| Given entries |
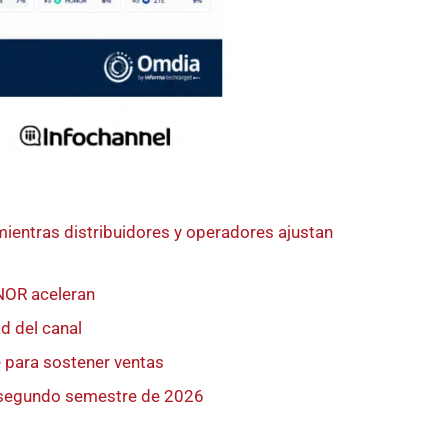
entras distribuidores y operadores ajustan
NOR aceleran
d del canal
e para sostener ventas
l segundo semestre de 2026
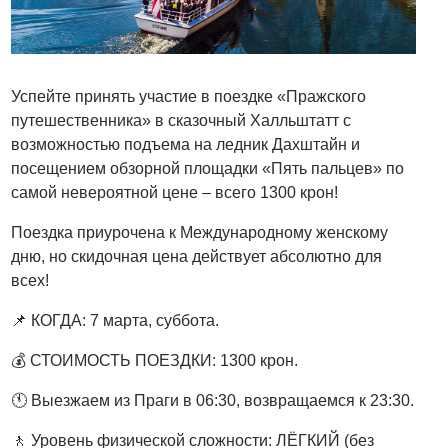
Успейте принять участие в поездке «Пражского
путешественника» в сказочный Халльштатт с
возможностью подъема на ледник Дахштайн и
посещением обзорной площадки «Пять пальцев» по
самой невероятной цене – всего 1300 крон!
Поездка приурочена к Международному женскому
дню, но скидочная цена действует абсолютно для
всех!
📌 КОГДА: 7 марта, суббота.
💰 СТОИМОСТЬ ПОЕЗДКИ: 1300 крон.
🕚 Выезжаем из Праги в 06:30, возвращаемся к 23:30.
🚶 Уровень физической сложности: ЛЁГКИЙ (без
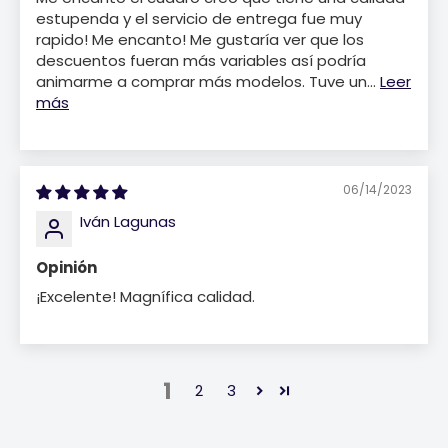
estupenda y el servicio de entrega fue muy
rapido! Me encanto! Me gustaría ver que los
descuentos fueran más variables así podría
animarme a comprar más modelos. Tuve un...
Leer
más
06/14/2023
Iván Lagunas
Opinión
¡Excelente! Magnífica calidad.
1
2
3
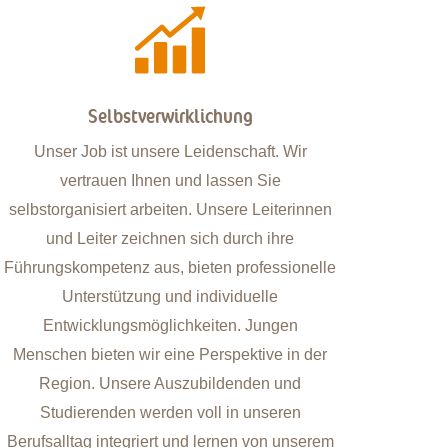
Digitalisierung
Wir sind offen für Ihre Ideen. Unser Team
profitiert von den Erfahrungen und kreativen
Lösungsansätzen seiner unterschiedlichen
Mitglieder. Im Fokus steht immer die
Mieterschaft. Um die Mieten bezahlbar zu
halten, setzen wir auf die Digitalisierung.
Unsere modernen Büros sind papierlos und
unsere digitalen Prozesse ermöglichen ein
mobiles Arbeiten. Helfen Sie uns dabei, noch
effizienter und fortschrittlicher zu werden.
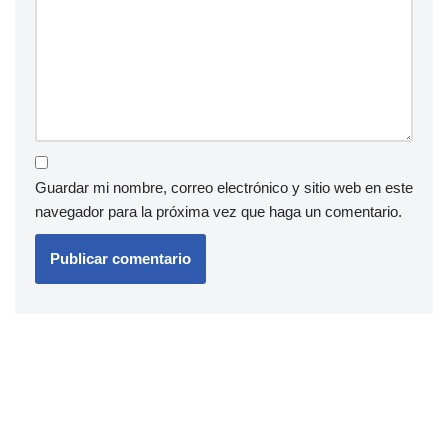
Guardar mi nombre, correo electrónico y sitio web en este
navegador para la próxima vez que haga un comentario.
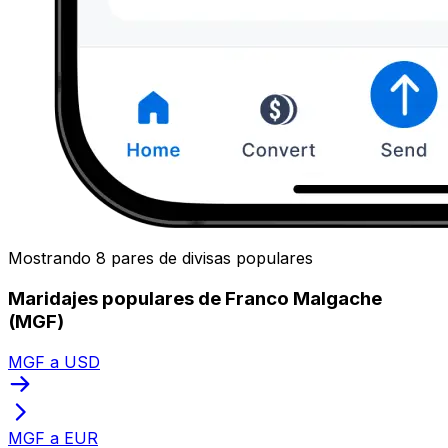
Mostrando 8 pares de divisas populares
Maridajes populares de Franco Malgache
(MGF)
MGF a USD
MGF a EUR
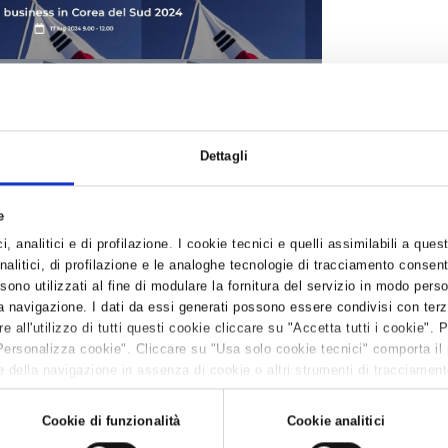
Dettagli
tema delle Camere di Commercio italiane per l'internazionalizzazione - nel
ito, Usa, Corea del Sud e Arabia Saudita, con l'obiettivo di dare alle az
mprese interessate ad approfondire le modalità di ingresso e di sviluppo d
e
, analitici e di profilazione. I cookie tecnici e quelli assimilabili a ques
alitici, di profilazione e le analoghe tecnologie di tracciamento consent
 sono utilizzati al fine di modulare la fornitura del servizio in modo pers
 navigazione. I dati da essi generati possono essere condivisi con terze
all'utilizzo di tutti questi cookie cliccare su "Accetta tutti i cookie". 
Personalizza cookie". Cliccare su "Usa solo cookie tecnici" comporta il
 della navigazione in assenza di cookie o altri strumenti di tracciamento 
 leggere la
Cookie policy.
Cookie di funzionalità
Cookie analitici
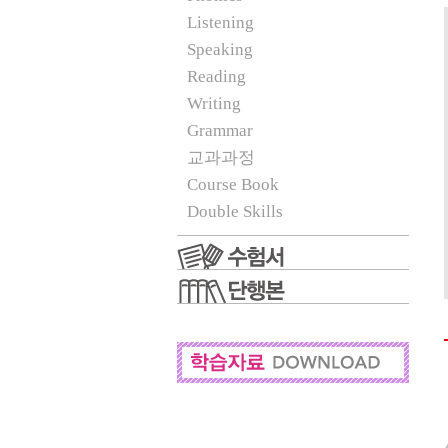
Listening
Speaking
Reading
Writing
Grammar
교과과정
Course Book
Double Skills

--

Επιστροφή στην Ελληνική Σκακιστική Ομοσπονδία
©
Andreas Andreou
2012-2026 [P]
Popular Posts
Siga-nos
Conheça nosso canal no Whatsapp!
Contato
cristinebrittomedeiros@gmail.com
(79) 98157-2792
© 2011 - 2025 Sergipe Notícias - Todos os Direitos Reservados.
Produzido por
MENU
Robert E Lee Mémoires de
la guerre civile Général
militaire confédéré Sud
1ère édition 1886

| Assigned task |
Take the lines above from the one containing "Andreas Andreou" to the one containing "1ère édition 1886" and retype them exactly, both ends included, with nothing added.

| Written response |
Andreas Andreou
2012-2026 [P]
Popular Posts
Siga-nos
Conheça nosso canal no Whatsapp!
Contato
cristinebrittomedeiros@gmail.com
(79) 98157-2792
© 2011 - 2025 Sergipe Notícias - Todos os Direitos Reservados.
Produzido por
MENU
Robert E Lee Mémoires de
la guerre civile Général
militaire confédéré Sud
1ère édition 1886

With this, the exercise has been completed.